Exercise description »
Please, could you print all the lines below exactly, leaving out the pictures?

Provided entries »
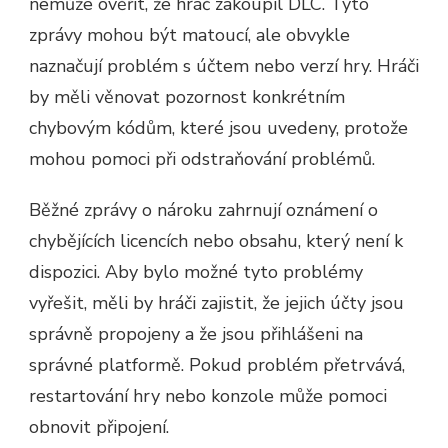
nemůže ověřit, že hráč zakoupil DLC. Tyto
zprávy mohou být matoucí, ale obvykle
naznačují problém s účtem nebo verzí hry. Hráči
by měli věnovat pozornost konkrétním
chybovým kódům, které jsou uvedeny, protože
mohou pomoci při odstraňování problémů.
Běžné zprávy o nároku zahrnují oznámení o
chybějících licencích nebo obsahu, který není k
dispozici. Aby bylo možné tyto problémy
vyřešit, měli by hráči zajistit, že jejich účty jsou
správně propojeny a že jsou přihlášeni na
správné platformě. Pokud problém přetrvává,
restartování hry nebo konzole může pomoci
obnovit připojení.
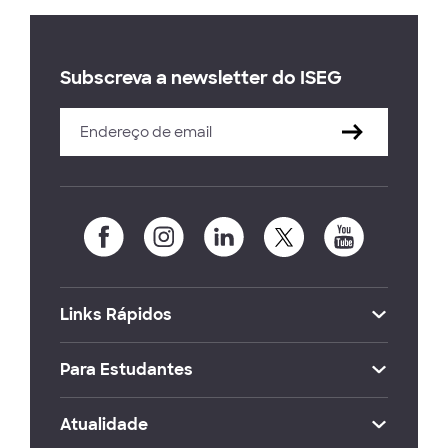
Subscreva a newsletter do ISEG
Links Rápidos
Para Estudantes
Atualidade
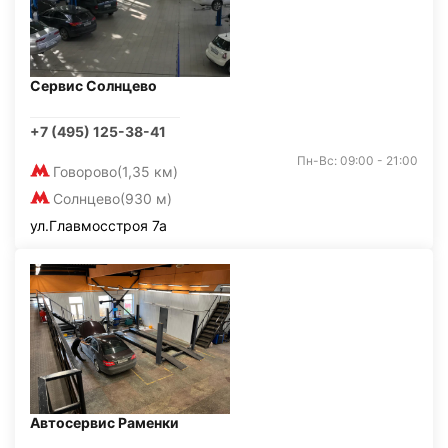
Сервис Солнцево
+7 (495) 125-38-41
Пн-Вс: 09:00 - 21:00
Говорово
(1,35 км)
Солнцево
(930 м)
ул.Главмосстроя 7а
Автосервис Раменки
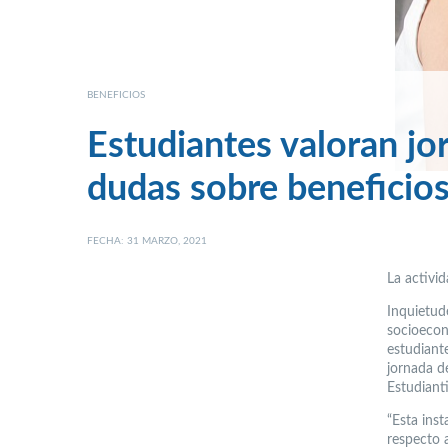
BENEFICIOS
Estudiantes valoran jo
dudas sobre beneficios
FECHA: 31 MARZO, 2021
La activid
Inquietud
socioeconó
estudiant
jornada d
Estudianti
“Esta ins
respecto 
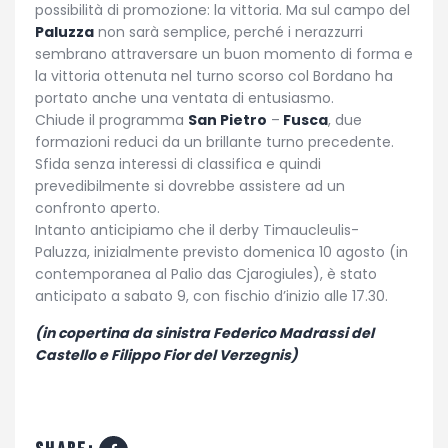
possibilità di promozione: la vittoria. Ma sul campo del
Paluzza
non sarà semplice, perché i nerazzurri
sembrano attraversare un buon momento di forma e
la vittoria ottenuta nel turno scorso col Bordano ha
portato anche una ventata di entusiasmo.
Chiude il programma
San Pietro
–
Fusca
, due
formazioni reduci da un brillante turno precedente.
Sfida senza interessi di classifica e quindi
prevedibilmente si dovrebbe assistere ad un
confronto aperto.
Intanto anticipiamo che il derby Timaucleulis-
Paluzza, inizialmente previsto domenica 10 agosto (in
contemporanea al Palio das Cjarogiules), è stato
anticipato a sabato 9, con fischio d’inizio alle 17.30.
(in copertina da sinistra Federico Madrassi del
Castello e Filippo Fior del Verzegnis)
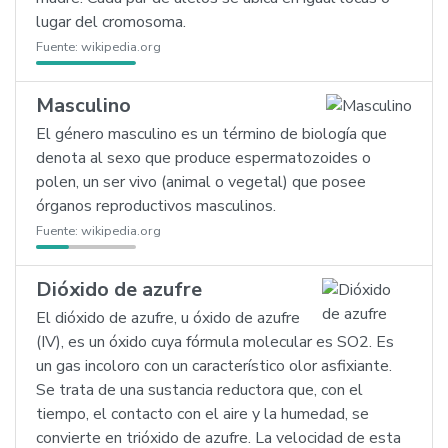
lugar del cromosoma.
Fuente:
wikipedia.org
Masculino
El género masculino es un término de biología que
denota al sexo que produce espermatozoides o
polen, un ser vivo (animal o vegetal) que posee
órganos reproductivos masculinos.
Fuente:
wikipedia.org
Dióxido de azufre
El dióxido de azufre, u óxido de azufre
(IV), es un óxido cuya fórmula molecular es SO2. Es
un gas incoloro con un característico olor asfixiante.
Se trata de una sustancia reductora que, con el
tiempo, el contacto con el aire y la humedad, se
convierte en trióxido de azufre. La velocidad de esta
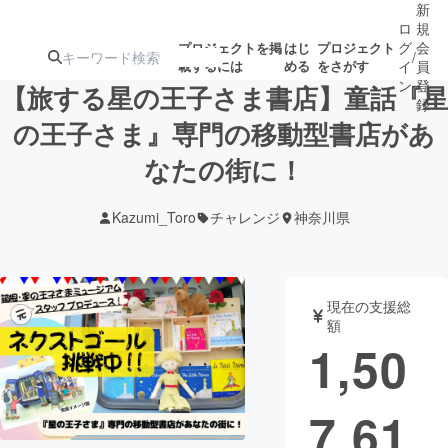
新
ロ
規
グ
会
プロジェクトを掲
はじ
プロジェクト
/
載するには
める
をさがす
イ
員
ン
登
【旅する星の王子さま書店】童話『星
録
の王子さま』専門の移動型書店があ
なたの街に！
人気のプロ
注目のリ
注目の新着プロ
募集終了が近いプ
もうすぐ公開
ジェクト
ターン
ジェクト
ロジェクト
されます
Kazumi_Toro
チャレンジ
神奈川県
アート・写真
音楽
現在の支援総
テクノロジー・ガジェット
ゲーム・サ
額
1,50
映像・映画
書籍・雑誌
7,61
ビジネス・起業
チャレンジ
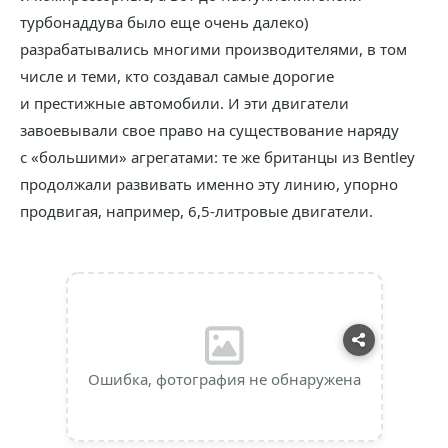
турбонаддува было еще очень далеко)
разрабатывались многими производителями, в том
числе и теми, кто создавал самые дорогие
и престижные автомобили. И эти двигатели
завоевывали свое право на существование наряду
с «большими» агрегатами: те же британцы из Bentley
продолжали развивать именно эту линию, упорно
продвигая, например, 6,5-литровые двигатели.
Ошибка, фотография не обнаружена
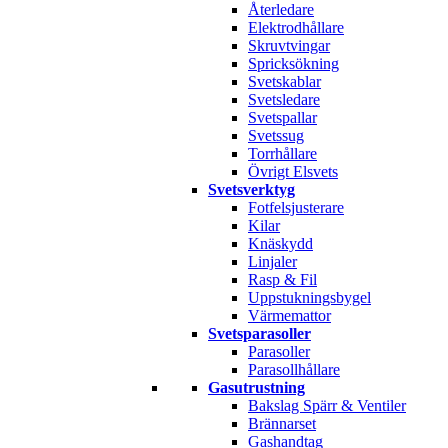
Återledare
Elektrodhållare
Skruvtvingar
Spricksökning
Svetskablar
Svetsledare
Svetspallar
Svetssug
Torrhållare
Övrigt Elsvets
Svetsverktyg
Fotfelsjusterare
Kilar
Knäskydd
Linjaler
Rasp & Fil
Uppstukningsbygel
Värmemattor
Svetsparasoller
Parasoller
Parasollhållare
Gasutrustning
Bakslag Spärr & Ventiler
Brännarset
Gashandtag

Solution for this problem »
nemůže ověřit, že hráč zakoupil DLC. Tyto
zprávy mohou být matoucí, ale obvykle
naznačují problém s účtem nebo verzí hry. Hráči
by měli věnovat pozornost konkrétním
chybovým kódům, které jsou uvedeny, protože
mohou pomoci při odstraňování problémů.
Běžné zprávy o nároku zahrnují oznámení o
chybějících licencích nebo obsahu, který není k
dispozici. Aby bylo možné tyto problémy
vyřešit, měli by hráči zajistit, že jejich účty jsou
správně propojeny a že jsou přihlášeni na
správné platformě. Pokud problém přetrvává,
restartování hry nebo konzole může pomoci
obnovit připojení.
Subscreva a newsletter do ISEG
Links Rápidos
Para Estudantes
Atualidade
Сервис Солнцево
+7 (495) 125-38-41
Пн-Вс: 09:00 - 21:00
Говорово
(1,35 км)
Солнцево
(930 м)
ул.Главмосстроя 7а
Автосервис Раменки
BENEFICIOS
Estudiantes valoran jo
dudas sobre beneficios
FECHA: 31 MARZO, 2021
La activid
Inquietud
socioeconó
estudiant
jornada d
Estudianti
“Esta ins
respecto 
possibilità di promozione: la vittoria. Ma sul campo del
Paluzza
non sarà semplice, perché i nerazzurri
sembrano attraversare un buon momento di forma e
la vittoria ottenuta nel turno scorso col Bordano ha
portato anche una ventata di entusiasmo.
Chiude il programma
San Pietro
–
Fusca
, due
formazioni reduci da un brillante turno precedente.
Sfida senza interessi di classifica e quindi
prevedibilmente si dovrebbe assistere ad un
confronto aperto.
Intanto anticipiamo che il derby Timaucleulis-
Paluzza, inizialmente previsto domenica 10 agosto (in
contemporanea al Palio das Cjarogiules), è stato
anticipato a sabato 9, con fischio d’inizio alle 17.30.
(in copertina da sinistra Federico Madrassi del
Castello e Filippo Fior del Verzegnis)
lugar del cromosoma.
Fuente:
wikipedia.org
Masculino
El género masculino es un término de biología que
denota al sexo que produce espermatozoides o
polen, un ser vivo (animal o vegetal) que posee
órganos reproductivos masculinos.
Fuente:
wikipedia.org
Dióxido de azufre
El dióxido de azufre, u óxido de azufre
(IV), es un óxido cuya fórmula molecular es SO2. Es
un gas incoloro con un característico olor asfixiante.
Se trata de una sustancia reductora que, con el
tiempo, el contacto con el aire y la humedad, se
convierte en trióxido de azufre. La velocidad de esta
新
ロ
規
グ
会
プロジェクトを掲
はじ
プロジェクト
/
載するには
める
をさがす
イ
員
ン
登
【旅する星の王子さま書店】童話『星
録
の王子さま』専門の移動型書店があ
なたの街に！
人気のプロ
注目のリ
注目の新着プロ
募集終了が近いプ
もうすぐ公開
ジェクト
ターン
ジェクト
ロジェクト
されます
Kazumi_Toro
チャレンジ
神奈川県
アート・写真
音楽
現在の支援総
テクノロジー・ガジェット
ゲーム・サ
額
1,50
映像・映画
書籍・雑誌
7,61
ビジネス・起業
チャレンジ
турбонаддува было еще очень далеко)
разрабатывались многими производителями, в том
числе и теми, кто создавал самые дорогие
и престижные автомобили. И эти двигатели
завоевывали свое право на существование наряду
с «большими» агрегатами: те же британцы из Bentley
продолжали развивать именно эту линию, упорно
продвигая, например, 6,5-литровые двигатели.
Ошибка, фотография не обнаружена
Återledare
Elektrodhållare
Skruvtvingar
Spricksökning
Svetskablar
Svetsledare
Svetspallar
Svetssug
Torrhållare
Övrigt Elsvets
Svetsverktyg
Fotfelsjusterare
Kilar
Knäskydd
Linjaler
Rasp & Fil
Uppstukningsbygel
Värmemattor
Svetsparasoller
Parasoller
Parasollhållare
Gasutrustning
Bakslag Spärr & Ventiler
Brännarset
Gashandtag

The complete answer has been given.